Когда и с кем это было, заговорил старый мадьяр, трудно вспомнить. Может, еще раньше, чем с прапрадедами тех прадедов, про которых уже забыли их внуки. Короче сказать, очень, очень давно. Страной в те поры грозный Антал правил со своими тиранами. Стоял тогда на Дунае город, и время не оставило от него камня на камне. А в городе том сидел тиран, прозванный Аспидом, потому что как змея жалил. Всем худо было. А тут случись еще жгучие суховеи, земля истрескалась и закаменела, мор разразился. Люди разум теряли. А тиран тучнел, и его закрома ломились от хлеба.
Жил там и мастеровой по имени Лайош. Видел и знал он больше всех. Сердцем был тверже всех. А правдой — сильнее всех. По слову Лайоша люди поднялись на тирана. Как река в разливе, их восстание грозило смести всех богачей провинции.
Разгневанный Антал приказал укротить людей и грозил смертью самому тирану. Перепуганный Аспид вызвал одного из своих подручных, человека с сердцем, чернее сажи, и велел поймать Лайоша. Заговорщики проникли в лагерь восставших и выкрали их вождя.
Допрашивал его сам Аспид.
— Кто ты и откуда?
— Я из народа.
— Чем же он дорог тебе?
— Ненавистью к мучителям.
— У меня сила, служи мне.
— Сила в правде, а правда у нас.
— Я прикажу убить тебя.
— Разве можно убить правду, — усмехнулся Лайош, — она сама уничтожит тебя.

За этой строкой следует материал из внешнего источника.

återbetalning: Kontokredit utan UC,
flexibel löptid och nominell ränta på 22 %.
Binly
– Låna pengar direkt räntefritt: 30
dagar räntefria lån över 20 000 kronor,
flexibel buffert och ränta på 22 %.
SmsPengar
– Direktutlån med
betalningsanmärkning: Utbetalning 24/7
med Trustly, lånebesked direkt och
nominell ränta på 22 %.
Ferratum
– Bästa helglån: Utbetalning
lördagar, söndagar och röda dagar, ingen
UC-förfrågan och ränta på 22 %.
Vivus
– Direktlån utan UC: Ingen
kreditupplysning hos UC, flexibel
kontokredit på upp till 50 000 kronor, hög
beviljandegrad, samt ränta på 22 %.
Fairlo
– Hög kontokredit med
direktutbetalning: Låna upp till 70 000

И сколько ни рвали ему тело, ни крушили кости, сколько ни жгли его на огне, он ни в чем не уступил им, ибо душой был тверже алмаза. Тогда, чтоб сломить, Аспид живым зарыл его в землю, оставив на поверхности лишь одну голову.
Как море без ветра, затихло восстание.
Аспид ликовал. Решив устрашить непокорных, он вызвал мастера-искусника и велел отлить колокол, чтоб голос его был сильнее грома, а не то — смерть отливщику. Приуныл мастер, призадумался. Чем придать колоколу невиданную силу? И сказал он Аспиду, нужна кровь человека, сильнее сильного, как народ, когда он свободен, и честнее честного, каким он остается всегда.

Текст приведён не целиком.